Write out, without any change, the lines in the material below that run from the line with "international" through the line with "Partyservice/Catering", both included.

**** Records for this task

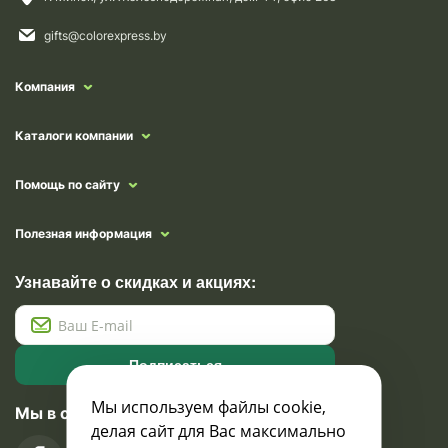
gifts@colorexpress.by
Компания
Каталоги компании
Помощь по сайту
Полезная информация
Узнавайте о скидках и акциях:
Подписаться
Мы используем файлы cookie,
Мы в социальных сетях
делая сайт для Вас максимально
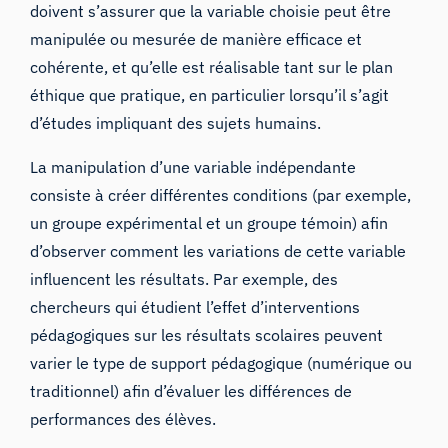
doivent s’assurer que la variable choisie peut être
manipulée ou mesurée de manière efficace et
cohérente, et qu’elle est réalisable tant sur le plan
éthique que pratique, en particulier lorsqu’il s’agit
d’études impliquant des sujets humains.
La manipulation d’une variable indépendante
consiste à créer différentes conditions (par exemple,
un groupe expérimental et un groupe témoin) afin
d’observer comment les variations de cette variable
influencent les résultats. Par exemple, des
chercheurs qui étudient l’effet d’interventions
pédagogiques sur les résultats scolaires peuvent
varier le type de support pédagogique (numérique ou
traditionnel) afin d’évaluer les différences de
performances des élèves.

********
**** Records for this task

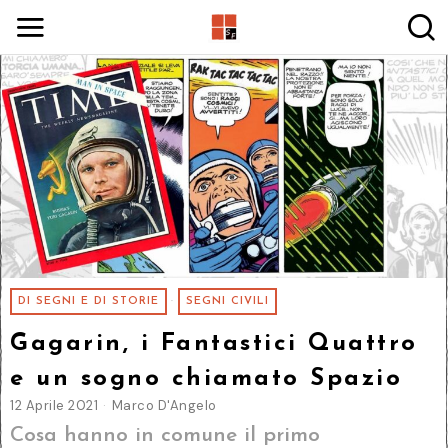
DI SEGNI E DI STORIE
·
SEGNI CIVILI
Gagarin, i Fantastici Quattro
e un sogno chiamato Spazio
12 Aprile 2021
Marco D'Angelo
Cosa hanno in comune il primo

********
**** Records for this task

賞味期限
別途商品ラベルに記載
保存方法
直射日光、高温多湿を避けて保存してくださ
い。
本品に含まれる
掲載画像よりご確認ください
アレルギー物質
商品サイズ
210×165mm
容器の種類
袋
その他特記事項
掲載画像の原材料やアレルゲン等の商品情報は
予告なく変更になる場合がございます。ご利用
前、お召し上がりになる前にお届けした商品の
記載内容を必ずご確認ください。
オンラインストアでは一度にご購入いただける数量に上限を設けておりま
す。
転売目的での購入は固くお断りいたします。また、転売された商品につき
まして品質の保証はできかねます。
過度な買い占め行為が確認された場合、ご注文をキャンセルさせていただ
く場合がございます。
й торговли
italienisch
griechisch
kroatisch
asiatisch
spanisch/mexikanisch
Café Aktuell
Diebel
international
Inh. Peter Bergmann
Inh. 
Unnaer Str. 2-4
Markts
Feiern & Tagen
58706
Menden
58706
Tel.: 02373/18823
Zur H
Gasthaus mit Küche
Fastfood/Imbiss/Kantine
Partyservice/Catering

********

Exercise output ▸
international
Inh. Peter Bergmann
Inh. 
Unnaer Str. 2-4
Markts
Feiern & Tagen
58706
Menden
58706
Tel.: 02373/18823
Zur H
Gasthaus mit Küche
Fastfood/Imbiss/Kantine
Partyservice/Catering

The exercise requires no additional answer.